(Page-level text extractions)
*****

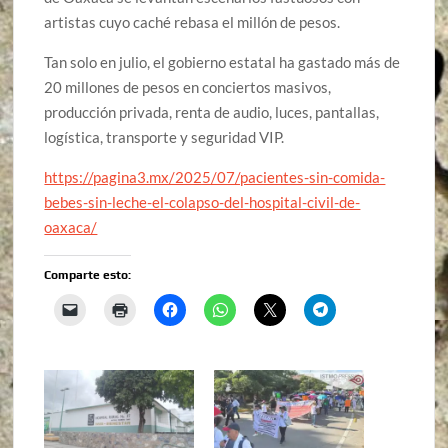
artistas cuyo caché rebasa el millón de pesos.
Tan solo en julio, el gobierno estatal ha gastado más de
20 millones de pesos en conciertos masivos,
producción privada, renta de audio, luces, pantallas,
logística, transporte y seguridad VIP.
https://pagina3.mx/2025/07/pacientes-sin-comida-
bebes-sin-leche-el-colapso-del-hospital-civil-de-
oaxaca/
Comparte esto:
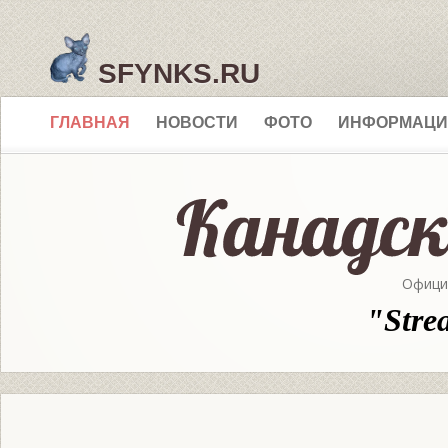
SFYNKS.RU
ГЛАВНАЯ
НОВОСТИ
ФОТО
ИНФОРМАЦИ
Офици
"Stre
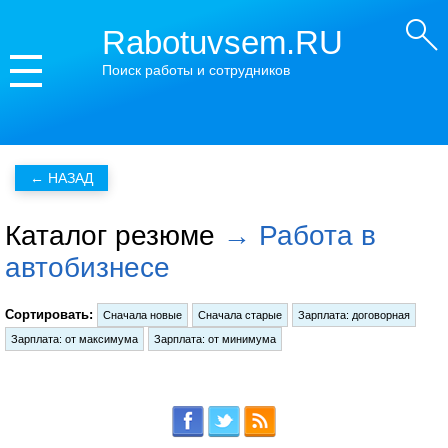
Rabotuvsem.RU
Поиск работы и сотрудников
Каталог резюме
→ Работа в
автобизнесе
Сортировать:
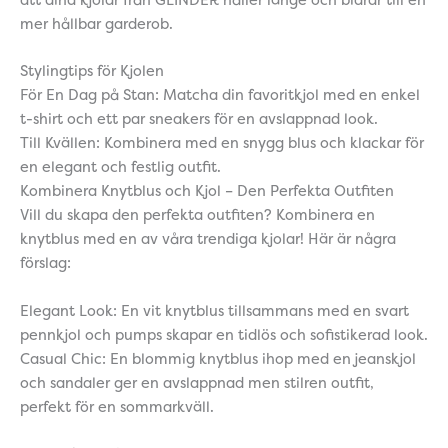
mer hållbar garderob.
Stylingtips för Kjolen
För En Dag på Stan: Matcha din favoritkjol med en enkel
t-shirt och ett par sneakers för en avslappnad look.
Till Kvällen: Kombinera med en snygg blus och klackar för
en elegant och festlig outfit.
Kombinera Knytblus och Kjol – Den Perfekta Outfiten
Vill du skapa den perfekta outfiten? Kombinera en
knytblus med en av våra trendiga kjolar! Här är några
förslag:
Elegant Look: En vit knytblus tillsammans med en svart
pennkjol och pumps skapar en tidlös och sofistikerad look.
Casual Chic: En blommig knytblus ihop med en jeanskjol
och sandaler ger en avslappnad men stilren outfit,
perfekt för en sommarkväll.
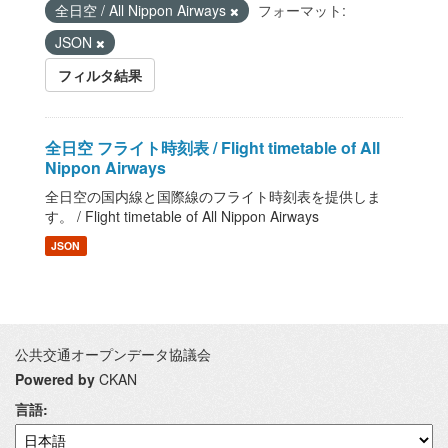
全日空 / All Nippon Airways
フォーマット:
JSON
フィルタ結果
全日空 フライト時刻表 / Flight timetable of All
Nippon Airways
全日空の国内線と国際線のフライト時刻表を提供しま
す。 / Flight timetable of All Nippon Airways
JSON
公共交通オープンデータ協議会
Powered by
CKAN
言語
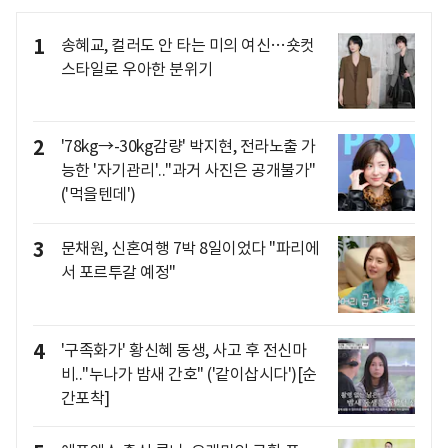
1
송혜교, 컬러도 안 타는 미의 여신…숏컷
스타일로 우아한 분위기
2
'78kg→-30kg감량' 박지현, 전라노출 가
능한 '자기관리'.."과거 사진은 공개불가"
('먹을텐데')
3
문채원, 신혼여행 7박 8일이었다 "파리에
서 포르투갈 예정"
4
'구족화가' 황신혜 동생, 사고 후 전신마
비.."누나가 밤새 간호" ('같이삽시다')[순
간포착]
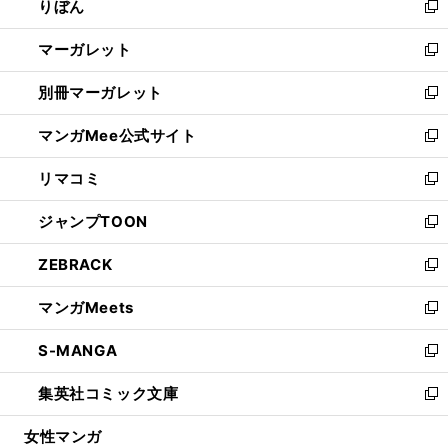
りぼん
く
で
ド
ィ
新
開
ウ
ン
し
マーガレット
く
で
ド
い
新
開
ウ
ウ
し
別冊マーガレット
く
で
ィ
い
新
開
ン
ウ
し
マンガMee公式サイト
く
ド
ィ
い
新
ウ
ン
ウ
し
リマコミ
で
ド
ィ
い
新
開
ウ
ン
ウ
し
ジャンプTOON
く
で
ド
ィ
い
新
開
ウ
ン
ウ
し
ZEBRACK
く
で
ド
ィ
い
新
開
ウ
ン
ウ
し
マンガMeets
く
で
ド
ィ
い
新
開
ウ
ン
ウ
し
S-MANGA
く
で
ド
ィ
い
新
開
ウ
ン
ウ
し
集英社コミック文庫
く
で
ド
ィ
い
新
開
ウ
ン
ウ
し
女性マンガ
く
で
ド
ィ
い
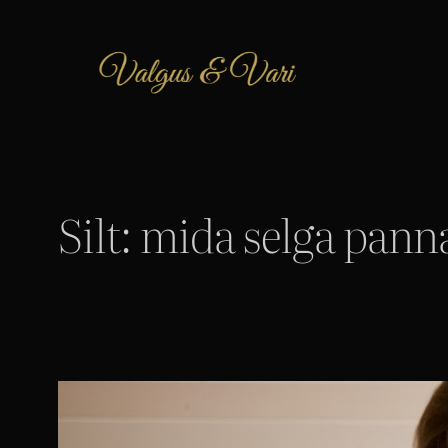
Liigu
sisu
juurde
Silt:
mida selga pann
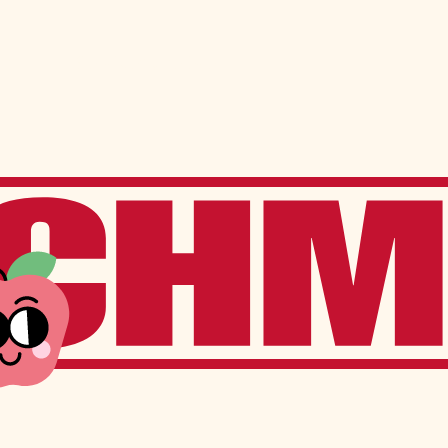
ns
Services à l’élève
Services offerts sur place
Transport scolaire
Service de garde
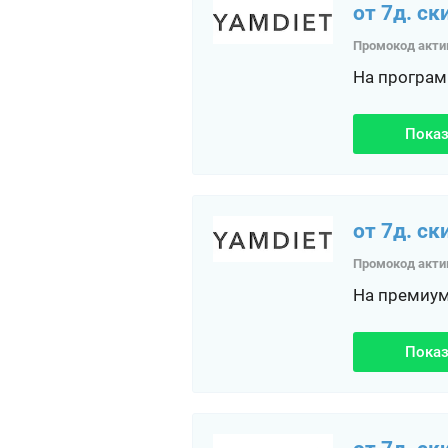
от 7д. ск
Промокод акти
На програм
Показ
от 7д. ск
Промокод акти
На премиум
Показ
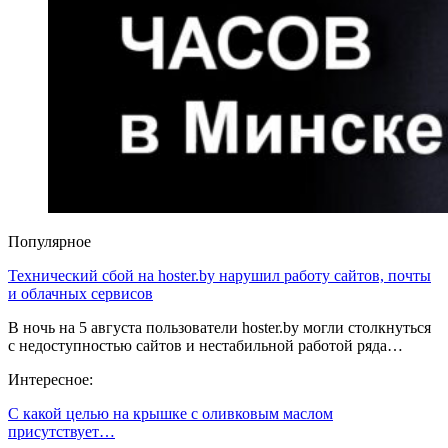
Популярное
Технический сбой на hoster.by нарушил работу сайтов, почты
и облачных сервисов
В ночь на 5 августа пользователи hoster.by могли столкнуться
с недоступностью сайтов и нестабильной работой ряда…
Интересное:
С какой целью на крышке с оливковым маслом
присутствует…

*****

About this exercise:
Each line of the data above needs to be retyped as it is, without any picture.

Written response:
artistas cuyo caché rebasa el millón de pesos.
Tan solo en julio, el gobierno estatal ha gastado más de
20 millones de pesos en conciertos masivos,
producción privada, renta de audio, luces, pantallas,
logística, transporte y seguridad VIP.
https://pagina3.mx/2025/07/pacientes-sin-comida-
bebes-sin-leche-el-colapso-del-hospital-civil-de-
oaxaca/
Comparte esto:
SFYNKS.RU
ГЛАВНАЯ
НОВОСТИ
ФОТО
ИНФОРМАЦИ
Офици
"Stre
Rabotuvsem.RU
Поиск работы и сотрудников
Каталог резюме
→ Работа в
автобизнесе
Сортировать:
mer hållbar garderob.
Stylingtips för Kjolen
För En Dag på Stan: Matcha din favoritkjol med en enkel
t-shirt och ett par sneakers för en avslappnad look.
Till Kvällen: Kombinera med en snygg blus och klackar för
en elegant och festlig outfit.
Kombinera Knytblus och Kjol – Den Perfekta Outfiten
Vill du skapa den perfekta outfiten? Kombinera en
knytblus med en av våra trendiga kjolar! Här är några
förslag:
Elegant Look: En vit knytblus tillsammans med en svart
pennkjol och pumps skapar en tidlös och sofistikerad look.
Casual Chic: En blommig knytblus ihop med en jeanskjol
och sandaler ger en avslappnad men stilren outfit,
perfekt för en sommarkväll.
全日空 / All Nippon Airways
フォーマット:
JSON
フィルタ結果
全日空 フライト時刻表 / Flight timetable of All
Nippon Airways
全日空の国内線と国際線のフライト時刻表を提供しま
す。 / Flight timetable of All Nippon Airways
JSON
公共交通オープンデータ協議会
Powered by
CKAN
言語
1
송혜교, 컬러도 안 타는 미의 여신…숏컷
스타일로 우아한 분위기
2
'78kg→-30kg감량' 박지현, 전라노출 가
능한 '자기관리'.."과거 사진은 공개불가"
('먹을텐데')
3
문채원, 신혼여행 7박 8일이었다 "파리에
서 포르투갈 예정"
4
'구족화가' 황신혜 동생, 사고 후 전신마
비.."누나가 밤새 간호" ('같이삽시다')[순
간포착]
りぼん
く
で
ド
ィ
新
開
ウ
ン
し
マーガレット
く
で
ド
い
新
開
ウ
ウ
し
別冊マーガレット
く
で
ィ
い
新
開
ン
ウ
し
マンガMee公式サイト
く
ド
ィ
い
新
ウ
ン
ウ
し
リマコミ
で
ド
ィ
い
新
開
ウ
ン
ウ
し
ジャンプTOON
く
で
ド
ィ
い
新
開
ウ
ン
ウ
し
ZEBRACK
く
で
ド
ィ
い
新
開
ウ
ン
ウ
し
マンガMeets
く
で
ド
ィ
い
新
開
ウ
ン
ウ
し
S-MANGA
く
で
ド
ィ
い
新
開
ウ
ン
ウ
し
集英社コミック文庫
く
で
ド
ィ
い
新
開
ウ
ン
ウ
し
女性マンガ
く
で
ド
ィ
い
Liigu
sisu
juurde
Silt:
mida selga pann
ns
Services à l’élève
Services offerts sur place
Transport scolaire
Service de garde
от 7д. ск
Промокод акти
На програм
Показ
от 7д. ск
Промокод акти
На премиум
Показ
Популярное
Технический сбой на hoster.by нарушил работу сайтов, почты
и облачных сервисов
В ночь на 5 августа пользователи hoster.by могли столкнуться
с недоступностью сайтов и нестабильной работой ряда…
Интересное:
С какой целью на крышке с оливковым маслом
присутствует…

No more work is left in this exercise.